In the first report of the President and Directors of the Louisville, Cincinnati, and Charleston Railroad, it is stated as one of the results of the surveys and measurements made with reference to that work, that “the elevation of the summit of our mountain passing above a line drawn along what may be regarded as their base about twenty miles below, does not exceed 1054 feet.” This will leave 1114 feet for the height of that line above the sea, or 146 feet more than I had allowed for Morganton.

But the surveys referred to were carried along the French Broad river, in the immediate vicinity of Ashville, and therefore afford a base, or starting point, from which all the heights in that region could be conveniently ascertained. Dr. Dickson having undertaken to observe the barometer at Ashville, and knowing that in his hands it would afford results in which confidence could be placed, I determined to try the Black once more, in which mountain I was well satisfied that the highest points are to be found, as I was, also, that I had never yet been upon the highest.

The Black Mountain, as you well know, is a long curved ridge, 15 or 20 miles in length, its base having somewhat the form of a common fish-hook, of which the extremity of the shank is near Thomas Young’s, in Yancey. It sweeps round by the heads of the South fork of the Swannanoe, Rim’s Creek and Ivy, and ends at the Big Butt, or Yates’s Knob—Caney river drains by a number of forks the hollow of the curve. The summit of the ridge is depressed at some points, and rises at others into peaks or knobs, 2, 3 or 400 feet higher than the rest, and it is a matter of considerable difficulty to determine before ascending which is the highest, as we cannot tell how much the apparent elevation is affected by the distance of the different points. The general elevation of the ridge may be stated at 600 feet. The following are the heights measured, which are likely to have most interest for the readers of the Messenger.

Feet.
Ashville, 2200
French Broad at Ashville, 1977
Lower Ford of Pigeon, 2475
Waynesville, 2722
Head of Scott’s Creek, 3240
Tuckaseege Ford, 1927
Cullywhee Gap, 3397
Blue Ridge head of Tuckaseege, 3795
Col. Zachary’s Cashier’s Valley, 3324
Chimney Top, 4433
Chimney Top above Zachary’s, 1109
Burnsville, 2763
Top of Black, 6672
Morganton, 1031
Table Rock, 3584
Grandfather, 5719
Roan, 6187

It appears that the valley of the French Broad is a trough, or depression, extending quite across the great back-bone of the United States, having the parallel, but considerably higher valleys of the Nolachucky and Pigeon on its two sides. Ivy Ridge is the boundary of this valley on the north-east, the ford of Ivy creek, near Solomon Carters, having very nearly the height of Ashville. The difference of temperature and climate corresponds to the indications of the barometer, grain and wild fruits ripening sooner about Ashville, than in the neighborhood of either Burnsville or Waynesville. At the ford of the Tuckaseege, on the road to Franklin, we are at the bottom of another deep and warm valley, but this does not, like that of the French Broad, extend across the whole range of the Alleghanies.

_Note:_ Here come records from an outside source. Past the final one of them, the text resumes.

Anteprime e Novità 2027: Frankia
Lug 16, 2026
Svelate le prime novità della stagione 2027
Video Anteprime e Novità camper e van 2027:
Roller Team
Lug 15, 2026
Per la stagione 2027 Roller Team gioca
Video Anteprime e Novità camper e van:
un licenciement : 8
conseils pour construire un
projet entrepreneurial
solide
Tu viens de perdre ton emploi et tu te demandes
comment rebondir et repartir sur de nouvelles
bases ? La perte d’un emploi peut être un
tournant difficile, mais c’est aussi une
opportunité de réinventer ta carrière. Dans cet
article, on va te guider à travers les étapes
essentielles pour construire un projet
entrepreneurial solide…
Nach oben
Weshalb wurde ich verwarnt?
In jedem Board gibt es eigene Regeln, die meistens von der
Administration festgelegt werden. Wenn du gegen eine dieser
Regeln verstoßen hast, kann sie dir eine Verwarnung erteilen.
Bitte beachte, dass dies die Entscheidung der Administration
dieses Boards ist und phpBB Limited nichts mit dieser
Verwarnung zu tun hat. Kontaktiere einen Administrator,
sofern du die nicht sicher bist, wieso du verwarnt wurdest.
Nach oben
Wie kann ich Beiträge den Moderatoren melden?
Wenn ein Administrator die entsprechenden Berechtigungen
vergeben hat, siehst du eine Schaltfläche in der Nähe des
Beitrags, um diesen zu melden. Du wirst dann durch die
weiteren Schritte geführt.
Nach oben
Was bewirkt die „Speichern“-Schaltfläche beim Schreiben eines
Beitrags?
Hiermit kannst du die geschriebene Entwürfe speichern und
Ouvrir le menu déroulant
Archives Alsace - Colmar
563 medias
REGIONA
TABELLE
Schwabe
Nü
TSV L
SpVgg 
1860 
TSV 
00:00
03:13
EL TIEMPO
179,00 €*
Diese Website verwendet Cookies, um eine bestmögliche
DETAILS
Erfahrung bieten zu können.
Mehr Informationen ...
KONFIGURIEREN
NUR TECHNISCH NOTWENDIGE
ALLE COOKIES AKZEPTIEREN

These measurements are not altogether without value, to the people of Haywood and Macon, showing as they do, what is the amount of obstacle that has to be overcome in carrying a road from Tennessee into South Carolina, along the Tuckaseege. Such a road should be made, or rather the existing one should be greatly improved, and the route altered in some places. There is likely to be a good deal of travel along it, but the gap in the Blue Ridge, where it is to pass, is about 1500 feet higher than that at the head of the French Broad.

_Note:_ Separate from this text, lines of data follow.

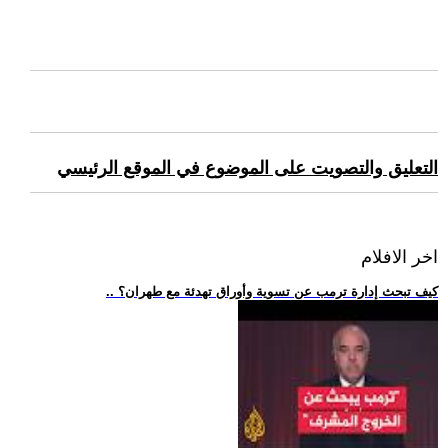
التعليق والتصويت على الموضوع في الموقع الرئيسي
اخر الافلام
.. كيف تبحث إدارة ترمب عن تسوية وأوراق تهدئة مع طهران؟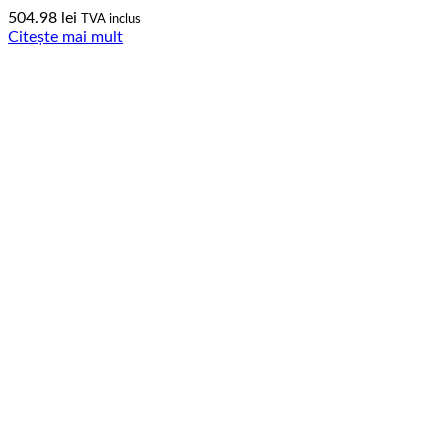
504.98
lei
TVA inclus
Citește mai mult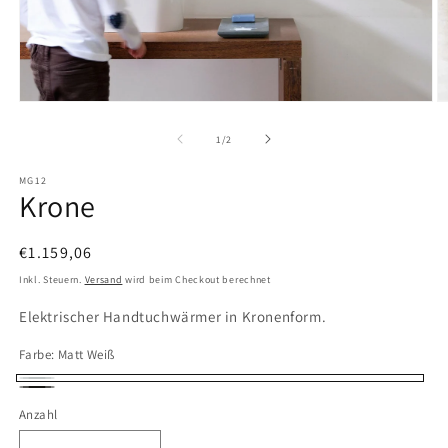
Medien
M
1
2
in
in
von
1
/
2
Modal
M
öffnen
ö
MG12
Krone
Normaler
€1.159,06
Preis
Inkl. Steuern.
Versand
wird beim Checkout berechnet
Elektrischer Handtuchwärmer in Kronenform.
Farbe:
Matt Weiß
Matt
Matt
Anzahl
Anzahl
Weiß
Schwarz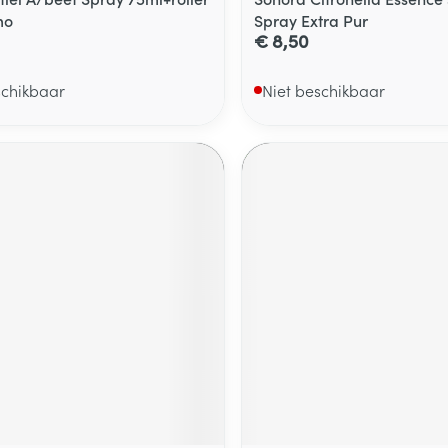
mo
Spray Extra Pur
€ 8,50
schikbaar
Niet beschikbaar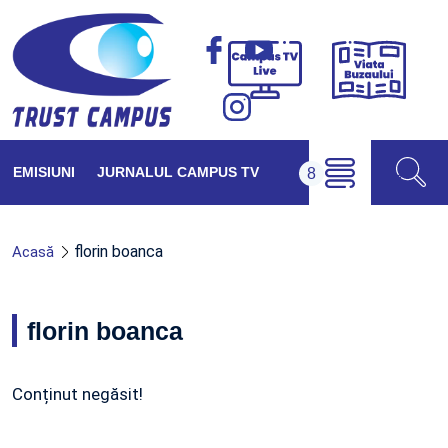
Viața
Campus
Buzăul
TV
Live
EMISIUNI
JURNALUL CAMPUS TV
florin boanca
Acasă
florin boanca
Conținut negăsit!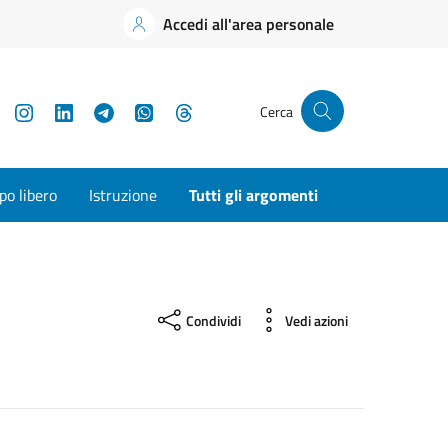
Accedi all'area personale
YouTube
Instagram
LinkedIn
Telegram
WhatsApp
Threads
Cerca
o libero
Istruzione
Tutti gli argomenti
Condividi
Vedi azioni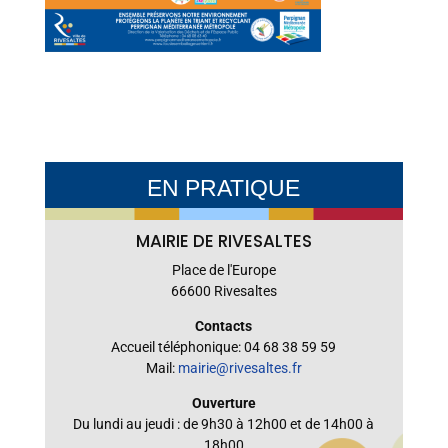
EN PRATIQUE
MAIRIE DE RIVESALTES
Place de l'Europe
66600 Rivesaltes
Contacts
Accueil téléphonique: 04 68 38 59 59
Mail:
mairie@rivesaltes.fr
Ouverture
Du lundi au jeudi : de 9h30 à 12h00 et de 14h00 à
18h00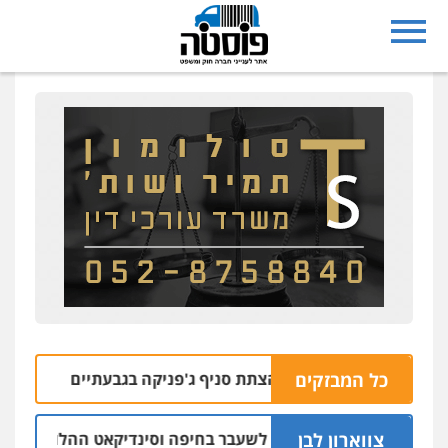
כל המבזקים
בחשד למעורבות בהצתת סניף ג'פניקה בגבעתיים
06.08 | 22:58
צווארון לבן
 אישום: יו"ר ש"ס לשעבר בחיפה וסינדיקאט ההלוואות של משפחת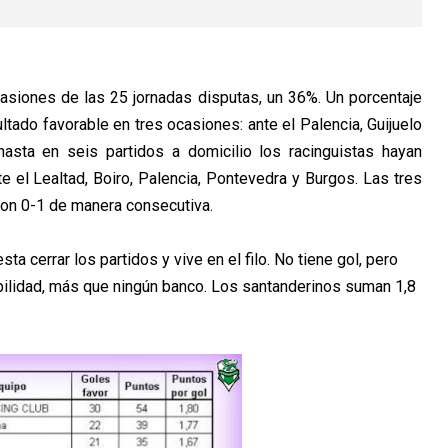
asiones de las 25 jornadas disputas, un 36%. Un porcentaje
tado favorable en tres ocasiones: ante el Palencia, Guijuelo
asta en seis partidos a domicilio los racinguistas hayan
nte el Lealtad, Boiro, Palencia, Pontevedra y Burgos. Las tres
ron 0-1 de manera consecutiva.
ta cerrar los partidos y vive en el filo. No tiene gol, pero
abilidad, más que ningún banco. Los santanderinos suman 1,8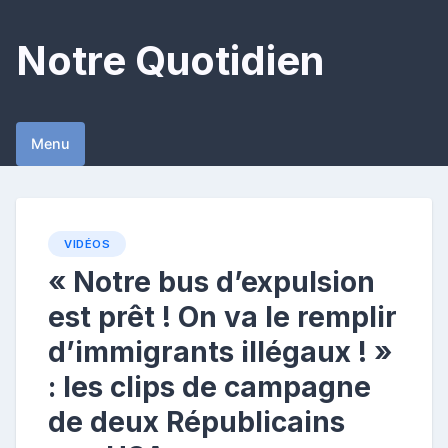
Skip
to
Notre Quotidien
content
Menu
VIDÉOS
« Notre bus d’expulsion
est prêt ! On va le remplir
d’immigrants illégaux ! »
: les clips de campagne
de deux Républicains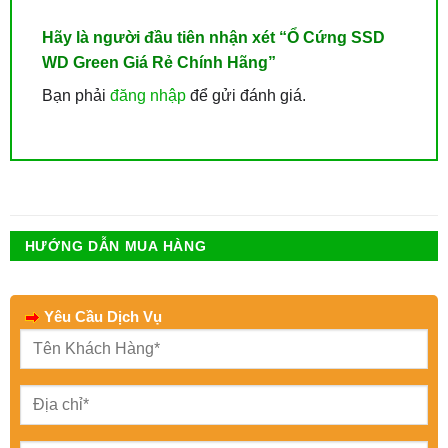
Hãy là người đầu tiên nhận xét “Ổ Cứng SSD
WD Green Giá Rẻ Chính Hãng”
Bạn phải
đăng nhập
để gửi đánh giá.
HƯỚNG DẪN MUA HÀNG
Yêu Cầu Dịch Vụ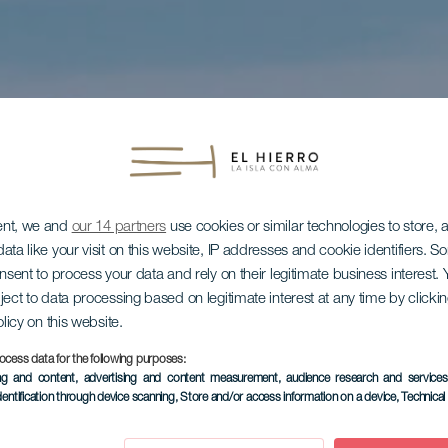
ent, we and
our 14 partners
use cookies or similar technologies to store,
ata like your visit on this website, IP addresses and cookie identifiers. 
onsent to process your data and rely on their legitimate business interest
ject to data processing based on legitimate interest at any time by click
olicy on this website.
ocess data for the following purposes:
ing and content, advertising and content measurement, audience research and service
dentification through device scanning
, Store and/or access information on a device
, Technica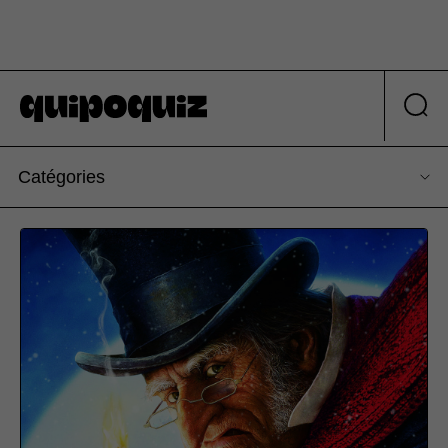
Catégories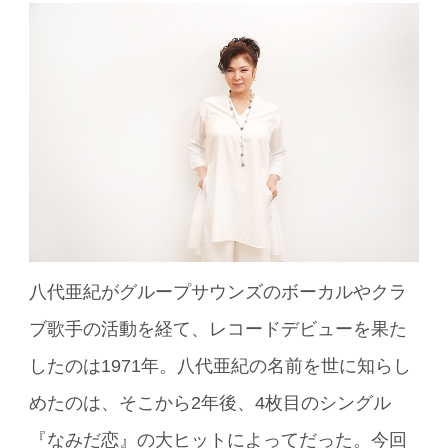
八代亜紀がグループサウンズのボーカルやクラ
ブ歌手の活動を経て、レコードデビューを果た
したのは1971年。八代亜紀の名前を世に知らし
めたのは、そこから2年後、4枚目のシングル
『なみだ恋』の大ヒットによってだった。今回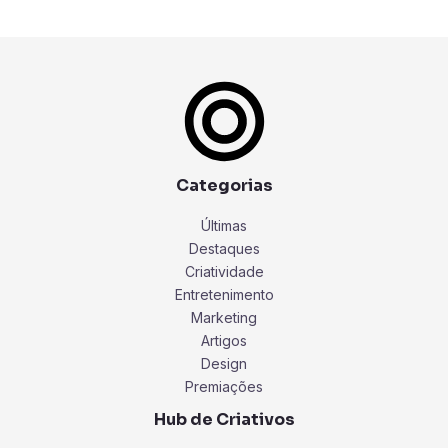
Categorias
Últimas
Destaques
Criatividade
Entretenimento
Marketing
Artigos
Design
Premiações
Hub de Criativos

There are but two routes by which the highest peaks of the Black Mountains can be reached, without an amount of labor which few people are willing to undergo. One is by the head of Swanannoe. This brings us to a point a little higher than the top of the White Mountains in New Hampshire. The other is from the south fork of Tow. It is represented as quite practicable, and leads to the highest summit.

Agriculture.—The mountain counties, Ashe, Yancey, Buncombe, Henderson, Haywood and Macon, do not appear to have adopted fully those modes of culture which are the best suited to their soil and climate, and which are likely ultimately to prevail. For this two reasons may be assigned.

1. The great amount of travel, through the counties of Ashe, Henderson and Buncombe, (but especially the two last,) between the Atlantic states and the West, has created a demand for the different kinds of grain, and given a direction to the industry of the population of those counties, which but for the circumstance mentioned, would be neither natural nor profitable. The roads have consumed all the corn that could be raised. The practice of the farmers living near the roads, which will answer very well for them, (especially if somewhat more attention be paid to the cultivation of the grasses), may be expected to have an under influence in the remote parts of those counties.

2. The families by whom these counties were settled, were from below the ridge, and carried with them into the mountain region, the kind of husbandry to which they have been accustomed in the warmer and drier parts from which they came. It is only gradually that men change the habits and practices of their earlier days. This influence of custom is exhibited on the northernmost range of counties in North Carolina, along the Virginia line, where the culture of tobacco prevails much more extensively than a little farther south, where the soil is equally well adapted to the growth of that noxious weed.